More than 13 per cent of Canadian workers are overworked (2,400 hours per year or 46 hours a week), and oil and gas is the leading industry when it comes to long hours.

Long hours are linked to higher incidents of injury, lower morale, deteriorating general health, psychological disorders and anxiety.

Shift work similarly ramps up the risk.

About 30 per cent of Canadians do shift work, and fully half of the part-time labour force works non-standard shifts, according to Health Canada.

The federal agency says shift workers have increased risk of chronic conditions (lack of sleep, cardiovascular disease, hypertension, gastrointestinal disorders). The risk of injuries increases significantly for shift workers, as does the severity of fatigue (the two go hand in hand). And job strain is increasingly prevalent among shift workers.

In Alberta, as we harvest our resources and race to satisfy markets when they are hot, long hours and shift work become the norm.

Yet we do relatively little to manage and understand the factors that raise risk in Alberta workplaces.

Alberta, Saskatchewan, Nova Scotia and New Brunswick all have fewer than 15 researchers looking at the issue of occupational health. There are 156 such researchers at Ontario institutions, by comparison, according to Health Canada.

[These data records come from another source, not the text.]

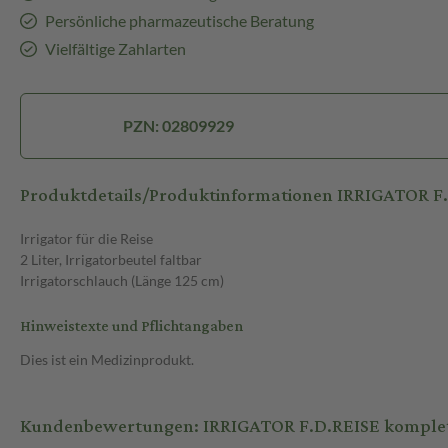
Persönliche pharmazeutische Beratung
Vielfältige Zahlarten
PZN: 02809929
Produktdetails/Produktinformationen IRRIGATOR F.
Irrigator für die Reise
2 Liter, Irrigatorbeutel faltbar
Irrigatorschlauch (Länge 125 cm)
Hinweistexte und Pflichtangaben
Dies ist ein Medizinprodukt.
Kundenbewertungen: IRRIGATOR F.D.REISE komplett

Certainly there are industry lobby groups that make safety a priority, like the Alberta Construction Safety Association, a non-profit organization funded and directed by industry.

And we are making marginal gains in protecting lives on the job: 123 Albertans were killed on the job in 2011, compared to 136 in 2010.

But as we race to revive our economy, and to provide the services and infrastructure to allow it to grow, we will increasingly take risks.

And sometimes the pursuit of profit overtakes good sense.

John Stewart is the Advocate’s managing editor.